DÜRÜSTLÜĞÜN GERÇEK MİHENGİ

Ahmet ZİYLAN

İnsan, zor zamanda belli olur…

Bir kişi gerçekten sabırlı mı, cömert mi, dürüst mü, güvenilir mi, iyi niyetli mi? Normal şartlar altında buna karar vermek güçtür. Ancak dengeler değiştiğinde, şartlar ağırlaştığında, şahsiyetin sarsıntılara dayanıklı olup olmadığı anlaşılır.

O sarsıntılar; gazaptır, menfaattir, kıskançlıktır, ekonomik veya siyasî bir krizdir.

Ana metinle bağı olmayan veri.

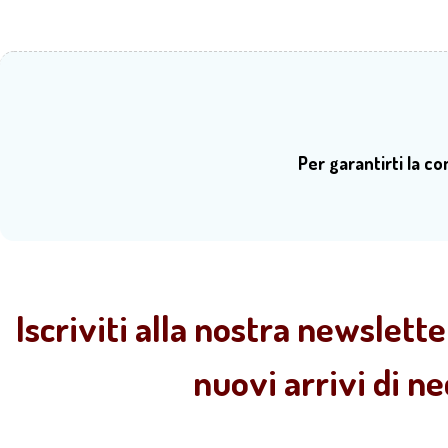
Per garantirti la c
Iscriviti alla nostra newslette
nuovi arrivi di n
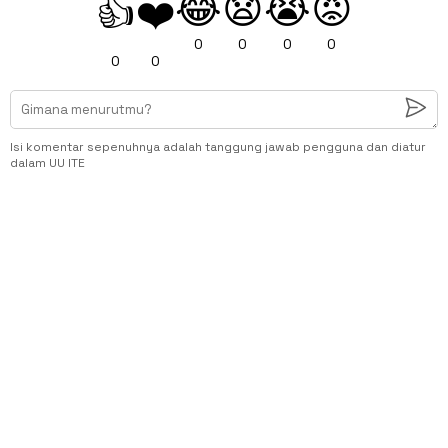
😂
😧
😭
😡
👍
❤️
0
0
0
0
0
0
Isi komentar sepenuhnya adalah tanggung jawab pengguna dan diatur
dalam UU ITE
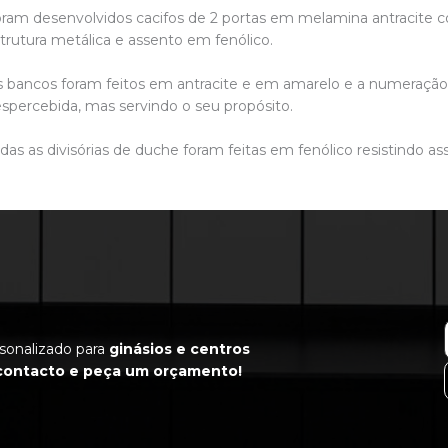
ram desenvolvidos cacifos de 2 portas em melamina antracite 
trutura metálica e assento em fenólico.
 bancos foram feitos em antracite e em amarelo e a numeração d
spercebida, mas servindo o seu propósito.
das as divisórias de duche foram feitas em fenólico resistindo as
rsonalizado para
ginásios e centros
contacto e peça um orçamento!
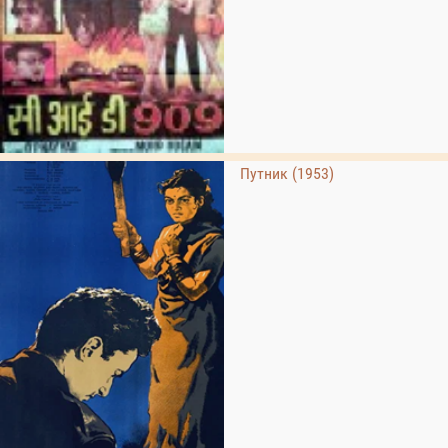
Путник (1953)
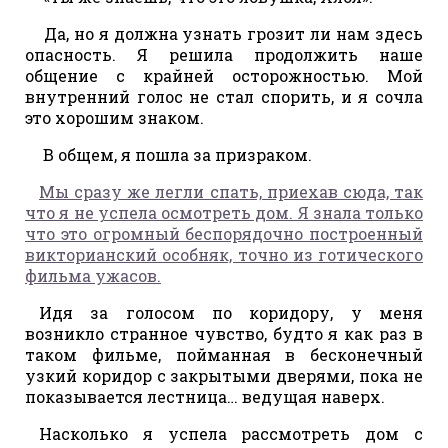
Да, но я должна узнать грозит ли нам здесь
опасность. Я решила продолжить наше
общение с крайней осторожностью. Мой
внутренний голос не стал спорить, и я сочла
это хорошим знаком.
В общем, я пошла за призраком.
Мы сразу же легли спать, приехав сюда, так
что я не успела осмотреть дом. Я знала только
что это огромный беспорядочно построенный
викторианский особняк, точно из готического
фильма ужасов.
Идя за голосом по коридору, у меня
возникло странное чувство, будто я как раз в
таком фильме, пойманная в бесконечный
узкий коридор с закрытыми дверями, пока не
показывается лестница… ведущая наверх.
Насколько я успела рассмотреть дом с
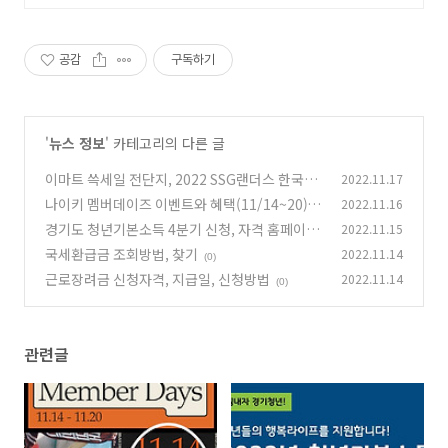
공감
구독하기
'
뉴스 정보
' 카테고리의 다른 글
이마트 쓱세일 전단지, 2022 SSG랜더스 한국시
2022.11.17
리즈 우승 랜더스데이
나이키 멤버데이즈 이벤트와 혜택(11/14~20)
2022.11.16
(0)
경기도 청년기본소득 4분기 신청, 자격 홈페이지
2022.11.15
(0)
국세환급금 조회방법, 찾기
2022.11.14
(0)
(0)
근로장려금 신청자격, 지급일, 신청방법
2022.11.14
(0)
관련글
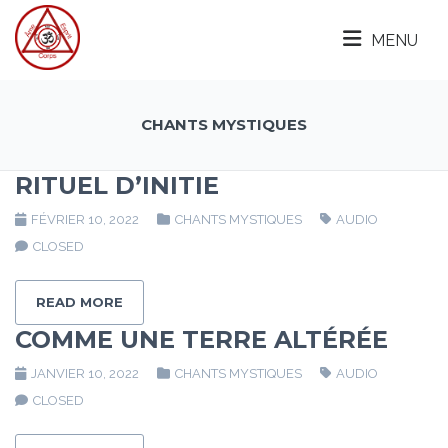
MENU
CHANTS MYSTIQUES
RITUEL D’INITIE
FÉVRIER 10, 2022
CHANTS MYSTIQUES
AUDIO
CLOSED
READ MORE
COMME UNE TERRE ALTÉRÉE
JANVIER 10, 2022
CHANTS MYSTIQUES
AUDIO
CLOSED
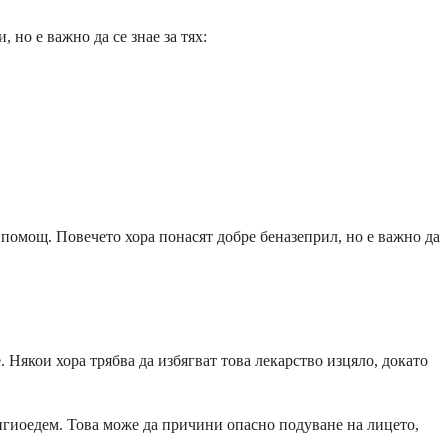
но е важно да се знае за тях:
помощ. Повечето хора понасят добре беназеприл, но е важно да
Някои хора трябва да избягват това лекарство изцяло, докато
нгиоедем. Това може да причини опасно подуване на лицето,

Bu sarsıntılardan sonra ayakta kalana bakmalı… Öyle karar vermeli… Hazret-i Ömer -radıyallâhu anh- da öyle buyuruyor:

Bir kimse hakkında iyidir, sağlamdır, dürüsttür, diyebilmek için, o kişiyle yolculuk yapmış olmak lâzım, bir alışveriş yapmış olmak lâzım, bir hısım-akrabalık kurmak lâzım…

Çünkü bu uzun boylu işler esnasında, illâ ki bir yerde muhatabının, gazaplı hâlini görürsün… Menfaatine dokunulduğunda nasıl davrandığına şahit olursun… Bir darboğazda şahsiyetinin yalpalayıp yalpalamadığını tespit edersin.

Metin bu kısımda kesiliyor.